What you will do: Tally every line of the records below that includes "Vrdy", and reply with the total alone.

+++ Entries shown +++

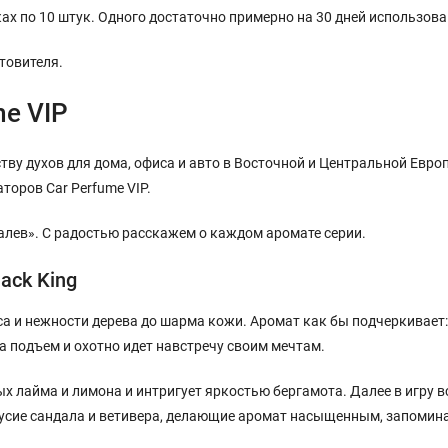
ках по 10 штук. Одного достаточно примерно на 30 дней использова
товителя.
me VIP
ву духов для дома, офиса и авто в Восточной и Центральной Европ
торов Car Perfume VIP.
лев». С радостью расскажем о каждом аромате серии.
ack King
са и нежности дерева до шарма кожи. Аромат как бы подчеркивает
на подъем и охотно идет навстречу своим мечтам.
х лайма и лимона и интригует яркостью бергамота. Далее в игру 
кусие сандала и ветивера, делающие аромат насыщенным, запомин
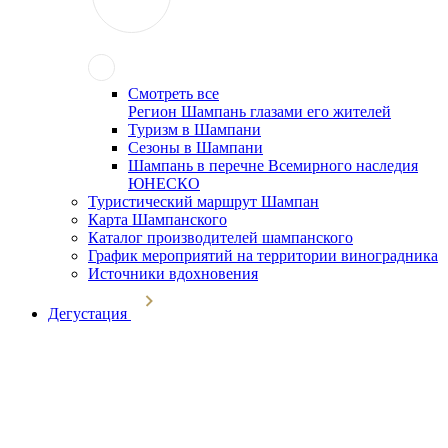
Смотреть все
Регион Шампань глазами его жителей
Туризм в Шампани
Сезоны в Шампани
Шампань в перечне Всемирного наследия
ЮНЕСКО
Туристический маршрут Шампан
Карта Шампанского
Каталог производителей шампанского
График мероприятий на территории виноградника
Источники вдохновения
Дегустация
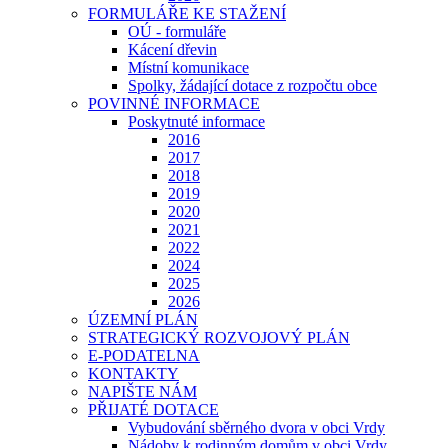
FORMULÁŘE KE STAŽENÍ
OÚ - formuláře
Kácení dřevin
Místní komunikace
Spolky, žádající dotace z rozpočtu obce
POVINNÉ INFORMACE
Poskytnuté informace
2016
2017
2018
2019
2020
2021
2022
2024
2025
2026
ÚZEMNÍ PLÁN
STRATEGICKÝ ROZVOJOVÝ PLÁN
E-PODATELNA
KONTAKTY
NAPIŠTE NÁM
PŘIJATÉ DOTACE
Vybudování sběrného dvora v obci Vrdy
Nádoby k rodinným domům v obci Vrdy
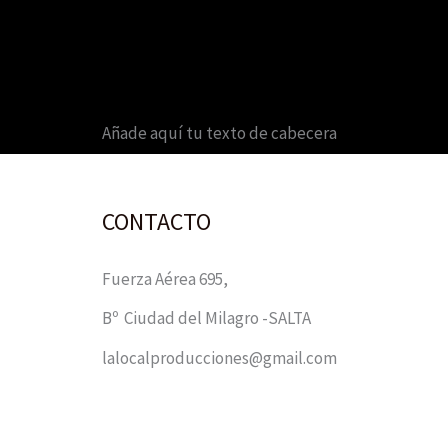
Añade aquí tu texto de cabecera
CONTACTO
Fuerza Aérea 695,
Bº Ciudad del Milagro -SALTA
lalocalproducciones@gmail.com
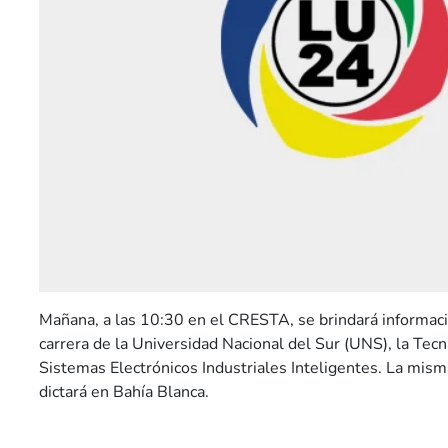
Mañana, a las 10:30 en el CRESTA, se brindará informac
carrera de la Universidad Nacional del Sur (UNS), la Tecn
Sistemas Electrónicos Industriales Inteligentes. La misma
dictará en Bahía Blanca.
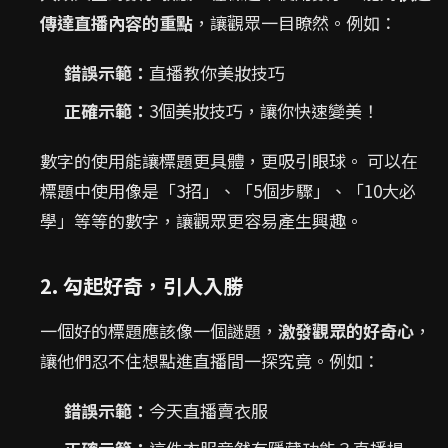
傳達直播內容的重點
，讓觀眾一目瞭然。例如：
錯誤示範：
直播教你美妝技巧
正確示範：
3個美妝技巧，讓你快速變美！
數字的使用能讓標題更具體，更吸引眼球。 可以在
標題中使用像是「3招」、「5個步驟」、「10大必
學」等等的數字，讓觀眾更容易產生興趣。
2. 勾起好奇，引人入勝
一個好的標題應該像一個謎題，
激發觀眾的好奇心
，
讓他們忍不住想點進直播間一探究竟。例如：
錯誤示範：
今天直播賣衣服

+++

Answer box: 2